Thread overview
Simple Array Question
Jun 01, 2007
Silv3r
Jun 01, 2007
Johan Granberg
Jun 01, 2007
BCS
Jun 01, 2007
BCS
Jun 02, 2007
Silv3r
June 01, 2007
When using multi-dimensional arrays I easily get confused as to the order of the notation. But why does args[i][] equal args[][i] (code below)? I assume args[i][] is the more correct version as only args[i][0] gives the correct results?

-Silv3r

-----------------------------------------------------------------------
import std.stdio;

void main(char[][] args)
{
 writefln("args.length = %d\n", args.length);
 for (int i = 0; i < args.length; i++)
 {
  if(args[i][] == args[][i]) // why does args[i][] equal args[][i]?
   writefln("Why does this work? [%d] = '%s'", i, args[i][]);
  writefln("<%s>,<%s>", args[i][0],args[0][i]);
 }
}
-----------------------------------------------------------------------
June 01, 2007
Silv3r wrote:

> When using multi-dimensional arrays I easily get confused as to the order of the notation. But why does args[i][] equal args[][i] (code below)? I assume args[i][] is the more correct version as only args[i][0] gives the correct results?
> 
> -Silv3r
> 
> -----------------------------------------------------------------------
> import std.stdio;
> 
> void main(char[][] args)
> {
>  writefln("args.length = %d\n", args.length);
>  for (int i = 0; i < args.length; i++)
>  {
>   if(args[i][] == args[][i]) // why does args[i][] equal args[][i]?
>    writefln("Why does this work? [%d] = '%s'", i, args[i][]);
>   writefln("<%s>,<%s>", args[i][0],args[0][i]);
>  }
> }
> -----------------------------------------------------------------------

ok, first args[] is the same as writing only args as a slice of an entire dynamic array is itself.

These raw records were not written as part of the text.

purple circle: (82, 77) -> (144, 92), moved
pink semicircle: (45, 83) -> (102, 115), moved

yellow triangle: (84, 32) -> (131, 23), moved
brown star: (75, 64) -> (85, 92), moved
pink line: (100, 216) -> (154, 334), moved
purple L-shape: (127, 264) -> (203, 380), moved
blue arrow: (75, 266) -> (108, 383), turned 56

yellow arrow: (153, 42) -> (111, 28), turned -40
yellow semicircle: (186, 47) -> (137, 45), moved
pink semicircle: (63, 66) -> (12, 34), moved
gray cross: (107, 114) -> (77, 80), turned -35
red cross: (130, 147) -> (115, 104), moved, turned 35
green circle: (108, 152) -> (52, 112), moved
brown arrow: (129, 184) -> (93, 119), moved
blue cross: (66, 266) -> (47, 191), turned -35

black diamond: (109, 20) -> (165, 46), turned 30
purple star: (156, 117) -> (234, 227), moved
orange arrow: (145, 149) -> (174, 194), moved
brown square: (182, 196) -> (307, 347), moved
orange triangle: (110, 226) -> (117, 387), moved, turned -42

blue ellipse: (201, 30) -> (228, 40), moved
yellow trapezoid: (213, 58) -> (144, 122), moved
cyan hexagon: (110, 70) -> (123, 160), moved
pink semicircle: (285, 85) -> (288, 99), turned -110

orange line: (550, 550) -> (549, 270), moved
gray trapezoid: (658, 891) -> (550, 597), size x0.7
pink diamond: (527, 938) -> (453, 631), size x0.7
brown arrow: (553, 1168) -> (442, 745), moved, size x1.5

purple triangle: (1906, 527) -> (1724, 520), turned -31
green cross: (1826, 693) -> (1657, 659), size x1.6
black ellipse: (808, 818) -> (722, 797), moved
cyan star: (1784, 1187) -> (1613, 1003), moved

second think of the array brackets as a stack

(char[])[] args

so args is an array (of char arrays)
if you take an element of that you eliminate the outer brackets
char[] a=args[0];

hope this helps and if I misunderstood the question I'm sorry.
June 01, 2007
Reply to Silv3r,

> When using multi-dimensional arrays I easily get confused as to the
> order of the notation. But why does args[i][] equal args[][i] (code
> below)? I assume args[i][] is the more correct version as only
> args[i][0] gives the correct results?
> 
> -Silv3r
> 

> if(args[i][] == args[][i]) // why does args[i][] equal args[][i]?

args[i][] == get args[i], take all of it as a slice
args[][i] == get all of args as a slice, take [i] of it

in an expression [] is the same as [0..$]


June 01, 2007
Reply to BCS,

This reminds me of something I have been finding handy recently:

//take a slice starting at i and of length j:
arr[i..$][0..j]

the alternative is a bit uglier IMHO

arr[i..i+j]


June 02, 2007
Thanks, now I understand arrays a bit better!